Interstellar skies: The Lunar Passage in Literature through the Ages
Hven, Sweden (connections via Copenhagen), 4th–6th August 2018
Keynotes
Lisa R. Messeri (Yale), anthropologist of science and technology
Matthew Francis (Aberystwyth), British poet and author
Journeys to the moon, visions of the Earth in space, and manned voyages among the stars may epitomise the technological achievement of the Apollo Era, but they have been sources of inspiration to thinkers, poets, and artists since antiquity.

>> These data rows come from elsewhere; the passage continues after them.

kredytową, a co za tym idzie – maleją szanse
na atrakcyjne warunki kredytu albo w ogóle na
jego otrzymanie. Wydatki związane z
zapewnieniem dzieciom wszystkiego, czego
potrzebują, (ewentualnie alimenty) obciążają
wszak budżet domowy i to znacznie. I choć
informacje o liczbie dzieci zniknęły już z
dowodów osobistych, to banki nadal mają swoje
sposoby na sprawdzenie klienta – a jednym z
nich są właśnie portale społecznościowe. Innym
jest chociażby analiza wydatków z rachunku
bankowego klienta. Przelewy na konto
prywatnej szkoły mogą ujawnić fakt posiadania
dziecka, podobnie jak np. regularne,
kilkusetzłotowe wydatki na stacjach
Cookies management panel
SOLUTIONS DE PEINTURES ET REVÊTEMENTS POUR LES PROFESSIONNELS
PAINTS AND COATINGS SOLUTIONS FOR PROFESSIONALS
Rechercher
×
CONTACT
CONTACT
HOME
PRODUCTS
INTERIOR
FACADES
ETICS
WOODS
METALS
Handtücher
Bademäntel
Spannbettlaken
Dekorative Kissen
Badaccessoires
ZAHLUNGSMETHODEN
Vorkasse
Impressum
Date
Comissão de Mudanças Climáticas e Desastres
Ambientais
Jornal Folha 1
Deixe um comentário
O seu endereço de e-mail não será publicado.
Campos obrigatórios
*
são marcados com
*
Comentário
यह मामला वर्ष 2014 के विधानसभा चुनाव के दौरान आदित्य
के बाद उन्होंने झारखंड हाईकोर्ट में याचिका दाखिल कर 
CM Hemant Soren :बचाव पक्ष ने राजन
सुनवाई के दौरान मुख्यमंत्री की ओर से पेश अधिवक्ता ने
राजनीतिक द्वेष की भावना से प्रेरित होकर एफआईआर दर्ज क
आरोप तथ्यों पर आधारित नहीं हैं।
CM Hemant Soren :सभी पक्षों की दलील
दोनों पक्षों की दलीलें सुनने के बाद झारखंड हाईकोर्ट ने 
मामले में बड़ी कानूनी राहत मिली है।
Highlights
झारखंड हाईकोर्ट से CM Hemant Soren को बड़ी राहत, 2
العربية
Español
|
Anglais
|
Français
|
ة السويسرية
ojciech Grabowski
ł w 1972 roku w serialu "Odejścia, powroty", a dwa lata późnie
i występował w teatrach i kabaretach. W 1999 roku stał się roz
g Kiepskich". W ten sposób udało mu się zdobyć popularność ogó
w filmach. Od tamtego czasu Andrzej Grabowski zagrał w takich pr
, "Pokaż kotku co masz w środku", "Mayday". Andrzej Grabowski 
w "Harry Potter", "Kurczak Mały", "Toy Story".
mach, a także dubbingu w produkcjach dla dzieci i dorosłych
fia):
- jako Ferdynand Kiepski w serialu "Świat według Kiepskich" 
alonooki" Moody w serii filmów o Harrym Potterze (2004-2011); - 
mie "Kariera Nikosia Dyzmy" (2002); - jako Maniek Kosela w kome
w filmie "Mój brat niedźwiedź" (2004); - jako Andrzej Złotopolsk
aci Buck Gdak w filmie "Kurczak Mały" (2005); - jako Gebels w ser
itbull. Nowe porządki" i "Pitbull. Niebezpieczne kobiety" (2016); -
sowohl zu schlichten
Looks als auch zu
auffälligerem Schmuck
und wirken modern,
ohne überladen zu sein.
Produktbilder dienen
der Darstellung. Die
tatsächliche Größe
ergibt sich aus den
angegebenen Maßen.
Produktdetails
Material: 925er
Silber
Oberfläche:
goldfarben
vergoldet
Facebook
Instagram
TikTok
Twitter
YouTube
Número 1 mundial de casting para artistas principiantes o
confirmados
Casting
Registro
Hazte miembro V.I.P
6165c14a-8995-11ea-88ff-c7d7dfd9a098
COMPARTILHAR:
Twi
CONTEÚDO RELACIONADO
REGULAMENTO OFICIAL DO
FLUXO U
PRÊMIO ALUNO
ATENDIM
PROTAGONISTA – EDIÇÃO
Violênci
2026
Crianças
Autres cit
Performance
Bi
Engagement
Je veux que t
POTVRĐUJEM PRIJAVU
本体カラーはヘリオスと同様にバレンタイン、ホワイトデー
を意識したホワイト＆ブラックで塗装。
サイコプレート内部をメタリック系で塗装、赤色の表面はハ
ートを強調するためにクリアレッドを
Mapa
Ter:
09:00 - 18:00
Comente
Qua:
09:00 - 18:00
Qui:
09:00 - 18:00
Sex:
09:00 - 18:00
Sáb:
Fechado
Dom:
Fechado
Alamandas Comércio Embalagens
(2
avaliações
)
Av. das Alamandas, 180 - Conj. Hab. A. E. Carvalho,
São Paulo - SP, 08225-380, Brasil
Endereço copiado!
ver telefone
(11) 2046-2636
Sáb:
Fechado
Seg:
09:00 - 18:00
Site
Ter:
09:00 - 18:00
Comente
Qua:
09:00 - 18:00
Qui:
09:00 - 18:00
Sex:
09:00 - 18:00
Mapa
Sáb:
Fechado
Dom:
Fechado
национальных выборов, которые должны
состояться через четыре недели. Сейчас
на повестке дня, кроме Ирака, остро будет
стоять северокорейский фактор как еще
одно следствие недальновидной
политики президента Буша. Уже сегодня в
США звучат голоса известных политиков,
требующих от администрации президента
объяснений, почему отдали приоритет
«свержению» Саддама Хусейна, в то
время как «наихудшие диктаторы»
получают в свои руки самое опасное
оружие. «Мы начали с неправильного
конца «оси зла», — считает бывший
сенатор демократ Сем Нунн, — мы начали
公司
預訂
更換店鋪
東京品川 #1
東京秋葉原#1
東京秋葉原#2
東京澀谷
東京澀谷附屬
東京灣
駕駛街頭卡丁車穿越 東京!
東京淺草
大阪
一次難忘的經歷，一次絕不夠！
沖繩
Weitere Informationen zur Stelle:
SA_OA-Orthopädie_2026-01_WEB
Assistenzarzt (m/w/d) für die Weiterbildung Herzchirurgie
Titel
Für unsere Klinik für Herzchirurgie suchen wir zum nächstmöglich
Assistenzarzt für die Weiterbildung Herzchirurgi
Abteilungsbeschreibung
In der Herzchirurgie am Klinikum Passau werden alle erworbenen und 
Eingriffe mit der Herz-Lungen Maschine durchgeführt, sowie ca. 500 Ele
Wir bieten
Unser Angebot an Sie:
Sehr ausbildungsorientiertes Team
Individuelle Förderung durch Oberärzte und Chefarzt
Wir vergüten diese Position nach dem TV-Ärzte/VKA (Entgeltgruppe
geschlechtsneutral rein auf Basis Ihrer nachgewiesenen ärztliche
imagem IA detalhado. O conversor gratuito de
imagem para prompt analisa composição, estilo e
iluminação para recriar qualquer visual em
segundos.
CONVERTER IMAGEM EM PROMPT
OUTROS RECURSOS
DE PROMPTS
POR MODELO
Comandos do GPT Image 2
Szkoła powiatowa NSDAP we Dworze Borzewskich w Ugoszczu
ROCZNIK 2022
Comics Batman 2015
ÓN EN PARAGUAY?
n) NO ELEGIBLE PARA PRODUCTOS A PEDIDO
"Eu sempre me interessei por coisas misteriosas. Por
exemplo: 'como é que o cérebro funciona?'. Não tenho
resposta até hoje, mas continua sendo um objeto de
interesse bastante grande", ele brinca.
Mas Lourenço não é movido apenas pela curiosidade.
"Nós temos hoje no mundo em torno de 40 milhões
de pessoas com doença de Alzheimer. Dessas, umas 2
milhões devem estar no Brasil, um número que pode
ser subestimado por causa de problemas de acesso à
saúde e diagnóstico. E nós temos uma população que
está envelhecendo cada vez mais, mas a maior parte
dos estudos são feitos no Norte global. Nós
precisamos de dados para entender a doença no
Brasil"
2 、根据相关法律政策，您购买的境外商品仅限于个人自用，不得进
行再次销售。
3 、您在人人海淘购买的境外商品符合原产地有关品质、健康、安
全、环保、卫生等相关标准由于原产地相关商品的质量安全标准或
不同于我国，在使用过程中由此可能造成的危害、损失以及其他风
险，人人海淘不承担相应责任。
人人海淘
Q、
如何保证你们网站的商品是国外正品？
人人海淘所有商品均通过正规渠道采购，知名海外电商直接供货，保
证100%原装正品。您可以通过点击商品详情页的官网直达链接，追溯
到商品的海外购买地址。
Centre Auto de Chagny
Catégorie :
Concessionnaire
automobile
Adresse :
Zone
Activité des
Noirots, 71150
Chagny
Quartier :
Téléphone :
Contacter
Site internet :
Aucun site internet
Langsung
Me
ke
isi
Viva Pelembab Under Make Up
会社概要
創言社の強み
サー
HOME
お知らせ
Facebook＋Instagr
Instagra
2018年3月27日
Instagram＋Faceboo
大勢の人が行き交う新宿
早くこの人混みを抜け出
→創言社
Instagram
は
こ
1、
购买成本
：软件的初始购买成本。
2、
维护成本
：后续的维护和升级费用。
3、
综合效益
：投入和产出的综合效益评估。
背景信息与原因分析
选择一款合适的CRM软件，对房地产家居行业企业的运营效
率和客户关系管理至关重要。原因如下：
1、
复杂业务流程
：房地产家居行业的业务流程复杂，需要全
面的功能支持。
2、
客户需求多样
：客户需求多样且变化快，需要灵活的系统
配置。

This interdisciplinary symposium, hosted by the Centre for Medieval Literature (Odense and York), seeks to bring together specialists in literary studies, the natural sciences, and the anthropology of space exploration to think about the lunar passage in literature, and the kinds of cultural commentary it has enabled. We will ask how literatures – from Cicero’s Dream of Scipio to Antoine de Saint-Exupéry’s The Little Prince – conceptualized the Earth’s planetary condition, and theorized human futures in space. We will also examine the ways in which the European Middle Ages is invoked in discourses about space exploration today: from the Ulysses and Viking space probes, to ongoing discourses about space ‘colonisation’. We invite papers from a variety of disciplinary and methodological perspectives on any topic related to the historical perception of space. We are particularly interested in perspectives that traverse periodisations and historical moments. Topics may include:
Perceptions of space in premodern literature
Lunar travel narratives
Premodern ‘science fictions’
The anthropology of space exploration
Views of the Earth from space
Literature and technology
Classicisms and medievalisms in space exploration
The symposium will commemorate the half-centenary of Earthrise (1968), one of the earliest – and most famous – images of the Earth from the moon’s surface, at the place where the Danish astronomer Tycho Brahe had his observatory.